Read any newspaper and you would be forgiven for assuming that the UK was drowning in a sea of fake notes and dud coins. A recent article in The Times claimed that a national chain of pubs was refusing to accept £50 notes for fear of their being counterfeit.

Commentators have named the guilty parties as new technology such as colour photocopying which offers easy access to to the world of counterfeiting.

Organised and large-scale counterfeiting, the type of operation which the National Criminal Intelligence Service (NCIS) is specifically interested in, continues to use four-colour litho printing presses which may be used to turn out greetings cards during the day while producing fake bank-notes at night.

NCIS contains the National Office for the Suppression of Counterfeit Currency – the counterfeit currency unit which handles all forged currency seized in the UK.

If you discover a counterfeit note in your wallet or purse, you should hand it over to the police who in turn pass it to NCIS with details of when and where it was recovered. From these returns, NCIS is able to produce annual statistics on the level of counterfeiting – not just sterling but foreign currencies too. The most numerous of these is the US dollar, with $5.5 million recovered last year. We also identify new series of counterfeit notes, identify methods and link police operations against counterfeiters.

The past three years have seen an increase in the amount of sterling counterfeit notes, seized mainly from the retail trade, from £4.9 million in 1992 to £5.4 million in 1994. Increasingly, successful raids by police against counterfeiters, often working from intelligence supplied by NCIS, are taking out large amounts of counterfeit before it hits the street. In 1994, the figure was £11.8 million. The sums are large, but they still represent less than 0.1 per cent of all genuine notes in circulation.

Many people could prevent themselves becoming victims of this crime if they knew their banknotes. The Bank of England is running a campaign highlighting the new note designs and pointing out the key security features. Quality of paper and printing, the watermark and the counterfoil strip are elements of a genuine note which are seldom all successfully present in a fake note.

NCIS' counterfeit currency unit is expert in distinguishing fakes from the real thing. It comprises eight police officers and nine civil staff with officers concentrating on intelligence-gathering and development. The intelligence 'packages' – the product of their work – is passed on to operational teams, often from regional crime squads, who make arrests and seizures.

The unit's officers can only be called as expert witnesses for cases involving US dollars. This occurs several times a year and the officer may state whether the note is genuine or not, avoiding the need to go into detail about security features which may play into the hands of future counterfeiters. The unit's counterfeit specialists are trained by the FBI at the expense of the US government. With home-grown experts, there is no need to send forged notes for verification to the US.
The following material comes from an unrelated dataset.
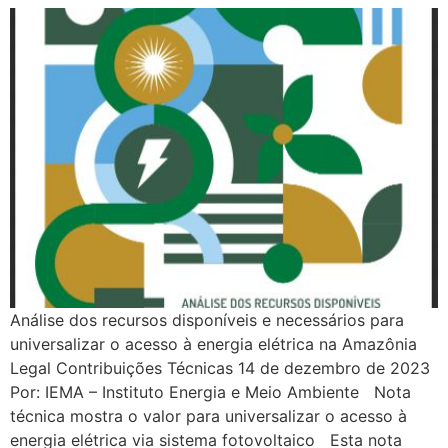
Análise dos recursos disponíveis e necessários para universalizar o acesso à energia elétrica na Amazônia Legal Contribuições Técnicas 14 de dezembro de 2023 Por: IEMA – Instituto Energia e Meio Ambiente Nota técnica mostra o valor para universalizar o acesso à energia elétrica via sistema fotovoltaico Esta nota técnica lançada em dezembro de 2023 levanta o número de equipamentos e recursos financeiros necessários para universalizar o acesso à energia elétrica em áreas remotas da Amazônia Legal. Esse objetivo, proposto no Programa Luz para Todos (LpT), deve beneficiar quase um milhão de pessoas que ainda estão sem acesso à energia elétrica pública e de qualidade. Faça o Download AnteriorPróximo Justiça Energética – Pesquisa de Opinião Pública Justiça Energética – Pesquisa de Opinião Pública Contribuições Técnicas 15… Leia mais 15 de junho de 2024 Diagnóstico do Risco Socioambiental do 4º Ciclo da Oferta Permanente da ANP Diagnóstico do Risco Socioambiental do 4º Ciclo da Oferta Permanente… Leia mais 18 de dezembro de 2023 Análise dos recursos disponíveis e necessários para universalizar o acesso à energia elétrica na Amazônia Legal Análise dos recursos disponíveis e necessários para universalizar o acesso… Leia mais 14 de dezembro de 2023 Posicionamento Crítico Crise Hídrica e Energia: Propostas para Aumentar a Resiliência do Sistema Elétrico no Horário de Ponta 26 de setembro de 2024.elementor-685 .elementor-element.elementor-element-75b6e47{–display:flex;–flex-direction:column;–container-widget-width:100%;–container-widget-height:initial;–container-widget-flex-grow:0;–container-widget-align-self:initial;–flex-wrap-mobile:wrap;–background-transition:0.3s;}.elementor-685 .elementor-element.elementor-element-f34eb35 > .elementor-widget-container{margin:-10px 0px 0px 0px;}.elementor-685 .elementor-element.elementor-element-338c8bd{–display:flex;–flex-direction:row;–container-widget-width:initial;–container-widget-height:100%;–container-widget-flex-grow:1;–container-widget-align-self:stretch;–flex-wrap-mobile:wrap;–gap:0px 0px;–background-transition:0.3s;}.elementor-685 .elementor-element.elementor-element-e1fea76{–display:flex;–flex-direction:column;–container-widget-width:100%;–container-widget-height:initial;–container-widget-flex-grow:0;–container-widget-align-self:initial;–flex-wrap-mobile:wrap;–background-transition:0.3s;}.elementor-685 .elementor-element.elementor-element-e1fea76.e-con{–flex-grow:0;–flex-shrink:0;}.elementor-685 .elementor-element.elementor-element-60b6cc03{text-align:justify;color:#646464;}.elementor-685 .elementor-element.elementor-element-60b6cc03 > .elementor-widget-container{margin:10px 10px 10px 10px;padding:10px 10px 10px 10px;}.elementor-685 .elementor-element.elementor-element-38f90d5{–image-transition-duration:800ms;–overlay-transition-duration:800ms;–content-text-align:center;–content-padding:20px;–content-transition-duration:800ms;–content-transition-delay:800ms;}.elementor-685 .elementor-element.elementor-element-38f90d5 .e-gallery-item:hover .elementor-gallery-item__overlay, .elementor-685 .elementor-element.elementor-element-38f90d5 .e-gallery-item:focus .elementor-gallery-item__overlay{background-color:rgba(0,0,0,0.5);}.elementor-685 .elementor-element.elementor-element-0b435eb .wpr-post-navigation-wrap{border-color:#e8e8e8;border-width:1px 0 1px 0;}.elementor-685 .elementor-element.elementor-element-0b435eb .wpr-post-nav-divider{background-color:#e8e8e8;width:1px;}.elementor-685 .elementor-element.elementor-element-0b435eb .wpr-post-navigation-wrap.wpr-post-nav-dividers{padding:0px 0px 0px 0px;}.elementor-685 .elementor-element.elementor-element-0b435eb .wpr-post-nav-bg-images .wpr-post-navigation{padding:0px 0px 0px 0px;}.elementor-685 .elementor-element.elementor-element-0b435eb .wpr-post-navigation i{color:#605BE5;border-color:#E8E8E8;transition:color 0.5s, background-color 0.5s, border-color 0.5s;font-size:7px;width:40px;height:50px;line-height:50px;border-style:none;border-radius:0px 0px 0px 0px;}.elementor-685 .elementor-element.elementor-element-0b435eb .wpr-post-navigation svg path{color:#605BE5;}.elementor-685 .elementor-element.elementor-element-0b435eb .wpr-posts-navigation-svg-wrapper svg{fill:#605BE5;transition:fill 0.5s;}.elementor-685 .elementor-element.elementor-element-0b435eb .wpr-posts-navigation-svg-wrapper{border-color:#E8E8E8;transition:background-color 0.5s, border-color 0.5s;width:40px;height:50px;border-style:none;border-radius:0px 0px 0px 0px;}.elementor-685 .elementor-element.elementor-element-0b435eb .wpr-post-nav-fixed.wpr-post-nav-hover img{transition:all 0.5s ease;}.elementor-685 .elementor-element.elementor-element-0b435eb .wpr-post-navigation svg{width:7px;}.elementor-685 .elementor-element.elementor-element-0b435eb .wpr-post-navigation-wrap i{font-size:7px;width:40px;height:50px;line-height:50px;}.elementor-685 .elementor-element.elementor-element-0b435eb .wpr-post-navigation-wrap svg{width:7px;}.elementor-685 .elementor-element.elementor-element-0b435eb .wpr-post-nav-fixed.wpr-post-nav-prev img{left:40px;}.elementor-685 .elementor-element.elementor-element-0b435eb .wpr-post-nav-fixed.wpr-post-nav-next img{right:40px;}.elementor-685 .elementor-element.elementor-element-0b435eb .wpr-post-nav-fixed.wpr-post-navigation img{height:50px;}.elementor-685 .elementor-element.elementor-element-0b435eb .wpr-post-nav-prev i{margin-right:0px;}.elementor-685 .elementor-element.elementor-element-0b435eb .wpr-post-nav-prev .wpr-posts-navigation-svg-wrapper{margin-right:0px;}.elementor-685 .elementor-element.elementor-element-0b435eb .wpr-post-nav-next i{margin-left:0px;}.elementor-685 .elementor-element.elementor-element-0b435eb .wpr-post-nav-next .wpr-posts-navigation-svg-wrapper{margin-left:0px;}.elementor-685 .elementor-element.elementor-element-0b435eb .wpr-post-nav-labels span{color:#605BE5;font-size:15px;transition:color 0.5s;}.elementor-685 .elementor-element.elementor-element-0b435eb .wpr-post-nav-labels span:hover{color:#54595f;}.elementor-685 .elementor-element.elementor-element-87b4a78{–display:flex;–flex-direction:column;–container-widget-width:100%;–container-widget-height:initial;–container-widget-flex-grow:0;–container-widget-align-self:initial;–flex-wrap-mobile:wrap;–background-transition:0.3s;}.elementor-685 .elementor-element.elementor-element-1e5b4cd .elementor-heading-title{font-family:”Roboto”, Sans-serif;font-size:38px;font-weight:600;}.elementor-685 .elementor-element.elementor-element-1e5b4cd > .elementor-widget-container{margin:10px 10px 10px 10px;padding:5px 5px 5px 5px;}.elementor-685 .elementor-element.elementor-element-9ae7c7a .eael-grid-post-holder{background-color:#fff;border-radius:10px 10px 10px 10px;}.elementor-685 .elementor-element.elementor-element-9ae7c7a .eael-grid-post{padding:10px 10px 10px 10px;}.elementor-685 .elementor-element.elementor-element-9ae7c7a .eael-post-grid .eael-grid-post .eael-entry-media img, .elementor-685 .elementor-element.elementor-element-9ae7c7a .eael-grid-post .eael-entry-overlay{border-radius:5px 5px 5px 5px;}.elementor-685 .elementor-element.elementor-element-9ae7c7a .eael-grid-post .eael-entry-footer{justify-content:flex-start;}.elementor-685 .elementor-element.elementor-element-9ae7c7a .eael-grid-post .eael-entry-header-after{justify-content:flex-start;align-items:center;}.elementor-685 .elementor-element.elementor-element-9ae7c7a .eael-entry-title a{color:var( –e-global-color-primary );}.elementor-685 .elementor-element.elementor-element-9ae7c7a .eael-entry-title:hover, .elementor-685 .elementor-element.elementor-element-9ae7c7a .eael-entry-title a:hover{color:#6B6B6B;}.elementor-685 .elementor-element.elementor-element-9ae7c7a .eael-entry-title, .elementor-685 .elementor-element.elementor-element-9ae7c7a .eael-entry-title a{font-family:”Roboto”, Sans-serif;font-size:24px;font-weight:500;}.elementor-685 .elementor-element.elementor-element-9ae7c7a .eael-entry-title{margin:5px 5px 5px 5px;}.elementor-685 .elementor-element.elementor-element-9ae7c7a .eael-grid-post-excerpt p{color:#70706F;text-align:left;font-family:”Roboto”, Sans-serif;font-size:18px;font-weight:400;}.elementor-685 .elementor-element.elementor-element-9ae7c7a .eael-grid-post .eael-entry-overlay{background-color:rgba(0,0,0, .75);}.elementor-685 .elementor-element.elementor-element-9ae7c7a .eael-grid-post .eael-entry-overlay > i{color:#ffffff;font-size:18px;}.elementor-685 .elementor-element.elementor-element-9ae7c7a .eael-grid-post .eael-entry-overlay > img{height:18px;width:18px;}.elementor-685 .elementor-element.elementor-element-9ae7c7a .eael-post-elements-readmore-btn{color:#000BEC;}.elementor-685 .elementor-element.elementor-element-464b72b3{–display:flex;–background-transition:0.3s;}.elementor-685 .elementor-element.elementor-element-e9b420c .jw-posts .jw-posts__item{padding:15px 15px 15px 15px;}.elementor-685 .elementor-element.elementor-element-e9b420c .jw-posts{margin-right:-15px;margin-left:-15px;}.elementor-685 .elementor-element.elementor-element-e9b420c .jw-posts .entry-title a{font-family:”Roboto”, Sans-serif;font-size:24px;font-weight:400;}.elementor-685 .elementor-element.elementor-element-e9b420c .jw-posts .entry-title{text-align:left;}.elementor-685 .elementor-element.elementor-element-e9b420c .jw-posts .post-meta{font-family:”Roboto”, Sans-serif;font-size:14px;font-weight:400;text-align:left;}.elementor-685 .elementor-element.elementor-element-e9b420c .jw-posts .entry-excerpt{font-family:”Roboto”, Sans-serif;font-size:16px;font-weight:400;text-align:left;}.elementor-685 .elementor-element.elementor-element-e9b420c .jw-posts .jw-more{align-self:flex-start;}.elementor-685 .elementor-element.elementor-element-e9b420c .jw-carousel .jw-slick-dots li{padding-left:5px;padding-right:5px;}.elementor-685 .elementor-element.elementor-element-e9b420c .jw-carousel .jw-slick-dots{justify-content:center;}.elementor-685 .elementor-element.elementor-element-e9b420c .jw-title-fields__item-label{margin-right:5px;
Cases involving sterling and requiring expert witnesses will draw evidence from independent laboratories and the Bank of England whose officials may only state if the note is not genuine. Most cases do not require expert witnesses because the forgeries are so poor that there is no doubt about authenticity.

Undoubtedly, counterfeiting currency has been a growth industry but the level of police success with seizures is already looking to exceed that of 1994. The NCIS has played its part and will continue to do so showing that intelligence-led policing does yield results.